- 2 1/2 cups cake flour
- 1 tsp baking soda
- 1/2 tsp salt
- 1 1/2 tsp ground ginger
- 1 tsp ground cinnamon
- 1/4 tsp ground allspice
- 1/4 tsp ground coves
- 1/2 cup unsalted butter at room temperature
- 1/4 cup packed dark brown sugar
- 1 cup molasses
- 1 tsp vanilla extract
- 1 large egg
- 1 cup hot water
Whipped cream for serving - optional.
Position a rack in the middle of the oven and preheat the oven to 350F. Butter and flour an 8 cup Bundt pan or any pan for decorative shape.
Mix together cake flour, baking soda, salt, ginger, cinnamon, allspice, and cloves in a large bowl.

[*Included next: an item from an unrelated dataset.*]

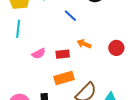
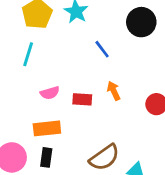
orange arrow: (84, 44) -> (114, 91), turned 32
orange rectangle: (64, 78) -> (47, 128), moved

Put the butter in the bowl of an electric mixer fitted with the paddle attachment and beat on medium-high speed until smooth. Add the brown sugar and beat until light and fluffy. Pour in the molasses and beat until smooth. Add the vanilla extract, drop in the egg, and mix until incorporated, stopping at least once to scape the sides of the bowl. Reduce the mixing speed to medium-low and alternately incorporate the flour mixture and hot water, beginning and ending with the flour mixture and stopping once or twice to scrape the sides of the bowl.
Pour the batter into the prepared pan and bake for about 45 minutes, or until a wooden skewer inserted near the center comes our clean. Set the gingerbread on a wire rack to cool in the pan for about 15 minutes before turning out to cool for about 10 minutes more.